Vision
Childbirth Australia's vision is for woman-centred maternity care to be a reality for all Australian families.
Our vision will be achieved when:
- all pregnant women, regardless of social position, are able to be well-informed about optimal childbearing processes and their entitlement to high quality, personalised care;
- all pregnant women have their human rights, social needs, and choices of caregivers and birthplace recognised and respected by all health care professionals;
- most women, most of the time, to receive continuity of care across the prenatal, birth and postnatal period from known and trusted caregivers;
- consulting facilities and birthing spaces are economically and geographically accessible, well-resourced, and offer privacy, dignity and cultural, as well as physical, safety;
- childbirth is seen not as an ‘illness’ but as a normal, physical process for well women;
- women with complex health needs have those met as an addition not replacement for their primary maternity care;
- the promotion of healthy birth options by well-informed consumer advocates is supported by policy-makers, institutions and health professionals; and
- caregivers work in partnership with families and in mutually respectful collaboration with each other.
Mission
Childbirth Australia's mission is to:
- represent the interests of maternity care consumers: women, babies and their families.

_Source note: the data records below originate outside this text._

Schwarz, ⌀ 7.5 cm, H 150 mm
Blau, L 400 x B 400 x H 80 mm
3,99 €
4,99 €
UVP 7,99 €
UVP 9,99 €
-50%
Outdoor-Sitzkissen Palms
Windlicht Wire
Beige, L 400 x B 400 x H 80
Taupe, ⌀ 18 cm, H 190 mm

- underake research and evaluation, develop policy positions and facilitate access to trustworthy and up-to-date information.
- bring together a network of consumer and professional organisations for information-sharing and consensus building.
We undertake to:
- promote high-quality, equitable and accessible care in pregnancy, labour and birth, wherever women live or whatever their means or cultural background;
- enable women to make informed birthing choices by providing unbiased, evidence-based education and information;
- bring together a mutually respectful network of individuals and organisations to share research/information sharing and build alliances to improve maternity care;
- advocate for informed, resourced and respected consumer participation in policy development, service planning and delivery, as essential to improving the quality and safety of maternity care;
- provide an effective training and mentoring program for consumer representatives and service providers in accordance with national quality and safety standards of giving consumers an active voice in their healthcare (see Australian Commission on Safety and Quality in Healthcare);
- promote a process of cultural change in hospitals to improve communication and collaboration between professional caregivers and women and their support-people;
- encourage critical and informed debate through researching the experiences of women, their families and health professionals, and dissemination of international and national research findings.